[Data excerpts]
────────────────

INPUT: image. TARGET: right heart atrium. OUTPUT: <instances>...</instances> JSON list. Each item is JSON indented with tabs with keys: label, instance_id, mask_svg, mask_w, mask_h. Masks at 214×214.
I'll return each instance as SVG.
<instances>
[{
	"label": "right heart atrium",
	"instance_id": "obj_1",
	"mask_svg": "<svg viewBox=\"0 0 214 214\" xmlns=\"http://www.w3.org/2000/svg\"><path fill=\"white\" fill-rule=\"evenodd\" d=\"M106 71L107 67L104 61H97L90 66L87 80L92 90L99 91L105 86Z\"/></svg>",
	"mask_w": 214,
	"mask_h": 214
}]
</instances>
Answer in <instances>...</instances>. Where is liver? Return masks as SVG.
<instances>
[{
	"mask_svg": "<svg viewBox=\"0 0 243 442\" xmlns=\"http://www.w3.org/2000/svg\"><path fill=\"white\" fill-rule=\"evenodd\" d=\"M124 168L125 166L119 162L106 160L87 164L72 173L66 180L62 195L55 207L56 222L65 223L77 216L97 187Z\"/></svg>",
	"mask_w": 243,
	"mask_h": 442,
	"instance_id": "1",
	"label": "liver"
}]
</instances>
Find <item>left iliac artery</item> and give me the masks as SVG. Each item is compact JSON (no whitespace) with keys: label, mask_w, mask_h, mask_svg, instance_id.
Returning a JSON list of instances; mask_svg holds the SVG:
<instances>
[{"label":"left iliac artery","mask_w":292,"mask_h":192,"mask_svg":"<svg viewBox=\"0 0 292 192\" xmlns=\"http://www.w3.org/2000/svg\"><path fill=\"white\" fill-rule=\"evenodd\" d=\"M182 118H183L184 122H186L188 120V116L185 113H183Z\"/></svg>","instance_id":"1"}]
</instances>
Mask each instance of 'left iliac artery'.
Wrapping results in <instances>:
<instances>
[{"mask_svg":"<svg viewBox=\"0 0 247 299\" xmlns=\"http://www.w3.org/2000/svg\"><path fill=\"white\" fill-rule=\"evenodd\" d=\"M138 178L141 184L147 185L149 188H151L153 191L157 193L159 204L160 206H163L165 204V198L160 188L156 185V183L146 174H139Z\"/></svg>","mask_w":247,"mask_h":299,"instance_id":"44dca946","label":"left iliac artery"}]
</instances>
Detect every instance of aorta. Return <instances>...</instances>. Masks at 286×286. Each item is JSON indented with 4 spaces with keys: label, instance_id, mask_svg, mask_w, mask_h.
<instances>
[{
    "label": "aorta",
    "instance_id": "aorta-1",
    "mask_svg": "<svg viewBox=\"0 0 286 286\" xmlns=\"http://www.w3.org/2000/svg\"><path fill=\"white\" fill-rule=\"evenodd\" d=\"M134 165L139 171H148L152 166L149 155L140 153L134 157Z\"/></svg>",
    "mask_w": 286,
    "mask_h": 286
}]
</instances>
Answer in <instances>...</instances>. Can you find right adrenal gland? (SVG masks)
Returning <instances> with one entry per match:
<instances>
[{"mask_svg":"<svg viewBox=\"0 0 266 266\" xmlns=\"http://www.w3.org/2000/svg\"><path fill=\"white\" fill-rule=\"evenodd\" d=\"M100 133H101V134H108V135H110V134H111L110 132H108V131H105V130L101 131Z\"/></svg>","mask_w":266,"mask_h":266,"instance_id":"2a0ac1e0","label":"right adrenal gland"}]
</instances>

────────────────

Nothing may be omitted. Restate all of the entries exactly.

INPUT: image. TARGET: right heart atrium. OUTPUT: <instances>...</instances> JSON list. Each item is JSON indented with tabs with keys: label, instance_id, mask_svg, mask_w, mask_h. Masks at 214×214.
I'll return each instance as SVG.
<instances>
[{
	"label": "right heart atrium",
	"instance_id": "obj_1",
	"mask_svg": "<svg viewBox=\"0 0 214 214\" xmlns=\"http://www.w3.org/2000/svg\"><path fill=\"white\" fill-rule=\"evenodd\" d=\"M106 71L107 67L104 61H97L90 66L87 80L92 90L99 91L105 86Z\"/></svg>",
	"mask_w": 214,
	"mask_h": 214
}]
</instances>
Answer in <instances>...</instances>. Where is liver? Return masks as SVG.
<instances>
[{
	"mask_svg": "<svg viewBox=\"0 0 243 442\" xmlns=\"http://www.w3.org/2000/svg\"><path fill=\"white\" fill-rule=\"evenodd\" d=\"M124 168L125 166L119 162L106 160L87 164L72 173L66 180L62 195L55 207L56 222L65 223L77 216L97 187Z\"/></svg>",
	"mask_w": 243,
	"mask_h": 442,
	"instance_id": "1",
	"label": "liver"
}]
</instances>
Find <item>left iliac artery</item> and give me the masks as SVG. Each item is compact JSON (no whitespace) with keys: label, mask_w, mask_h, mask_svg, instance_id.
Returning a JSON list of instances; mask_svg holds the SVG:
<instances>
[{"label":"left iliac artery","mask_w":292,"mask_h":192,"mask_svg":"<svg viewBox=\"0 0 292 192\" xmlns=\"http://www.w3.org/2000/svg\"><path fill=\"white\" fill-rule=\"evenodd\" d=\"M182 118H183L184 122H186L188 120V116L185 113H183Z\"/></svg>","instance_id":"1"}]
</instances>
Mask each instance of 'left iliac artery'.
Wrapping results in <instances>:
<instances>
[{"mask_svg":"<svg viewBox=\"0 0 247 299\" xmlns=\"http://www.w3.org/2000/svg\"><path fill=\"white\" fill-rule=\"evenodd\" d=\"M138 178L141 184L147 185L149 188H151L153 191L157 193L159 204L160 206H163L165 204V198L160 188L156 185V183L146 174H139Z\"/></svg>","mask_w":247,"mask_h":299,"instance_id":"44dca946","label":"left iliac artery"}]
</instances>
Detect every instance of aorta. Return <instances>...</instances>. Masks at 286×286. Each item is JSON indented with 4 spaces with keys: label, instance_id, mask_svg, mask_w, mask_h.
<instances>
[{
    "label": "aorta",
    "instance_id": "aorta-1",
    "mask_svg": "<svg viewBox=\"0 0 286 286\" xmlns=\"http://www.w3.org/2000/svg\"><path fill=\"white\" fill-rule=\"evenodd\" d=\"M134 165L139 171H148L152 166L149 155L140 153L134 157Z\"/></svg>",
    "mask_w": 286,
    "mask_h": 286
}]
</instances>
Answer in <instances>...</instances>. Can you find right adrenal gland? (SVG masks)
Returning <instances> with one entry per match:
<instances>
[{"mask_svg":"<svg viewBox=\"0 0 266 266\" xmlns=\"http://www.w3.org/2000/svg\"><path fill=\"white\" fill-rule=\"evenodd\" d=\"M100 133H101V134H108V135H110V134H111L110 132H108V131H105V130L101 131Z\"/></svg>","mask_w":266,"mask_h":266,"instance_id":"2a0ac1e0","label":"right adrenal gland"}]
</instances>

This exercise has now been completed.